6 Month Miso

Back in December 2019 we decided to try our hands at making soybean miso. We ordered some koji from Cold Mountain, which is a North American supplier.

We used the recipe from Just One Cookbook which made the process seem a lot less intimidating for us as first timers. We were a little impatient and only mashed the cooked soy beans instead of processing them, which is not the direction we would go it we did it again. The miso paste is far too chunky for our taste.

The miso was placed into glass jars and weighed down with the unused soy beans. We created a cardboard lid wrapped in a zip bag to help keep the miso compressed and prevent air gaps from forming if the weight was distributed unevenly.

One of the two containers was intended for a 6-month fermentation time, while the other is for 12 months.
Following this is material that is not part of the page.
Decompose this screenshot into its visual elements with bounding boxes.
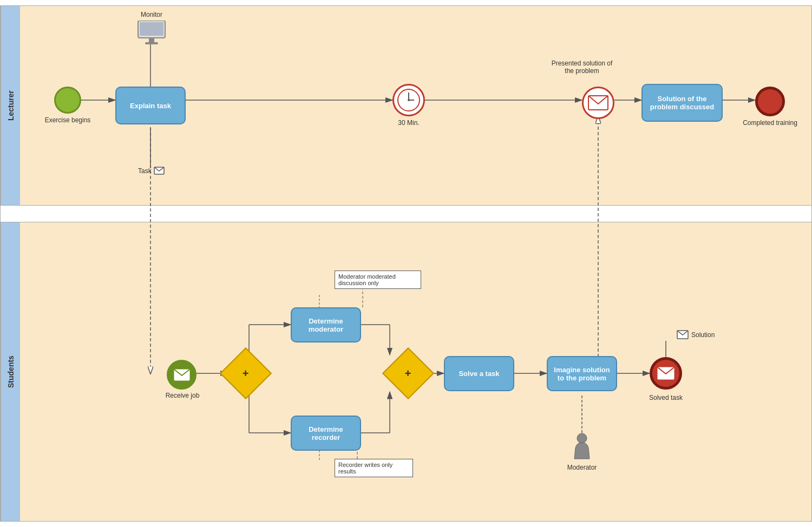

Miso ready to go in the cabinet

We placed the miso in a dark cabinet and waited three months before stirring. At first glance it looked like nothing had happened to the beans, but after stirring there was more of a paste consistency. It also smelled very, very strongly of Parmesan cheese!

Noticeable colour change at the 4 month mark

There was very, very little tamari (the liquid that pools when miso is made), which we now understand is because of how little liquid was present in the initial paste. Thanks Reddit! The miso was scooped out into smaller containers to be stored in the fridge.

It definitely tastes like miso, but the texture is a little off-putting. Seeing the floating chunks in the soup really helps remind us of where this paste came from (i.e. our cupboard…where it sat for 6 months) and that’s a hard thing to get over for people who haven’t been as exposed to fermented food. Looks like the miso paste is destined for the blender before each use.

Making our own miso certainly isn’t a cost saving effort. After the 12 month batch matures, we will likely have a total of 6 cups of the stuff, something that can be had at the local grocery store for less than $20 – which is less than we spent on the koji. The major benefit is the learning process, the pride in something homemade and the possibility of having a lower waste solution for that deep umami flavor. Perhaps when we have a little more space we will consider producing our own koji, for miso and other ferments.

Lessons learned:

  • Homemade miso is a fairly expensive activity;
  • Our preferred texture requires further processing of the soybeans before the koji is added;
  • One cannot expect an appreciable amount of tamari if the mixture is dry to start with.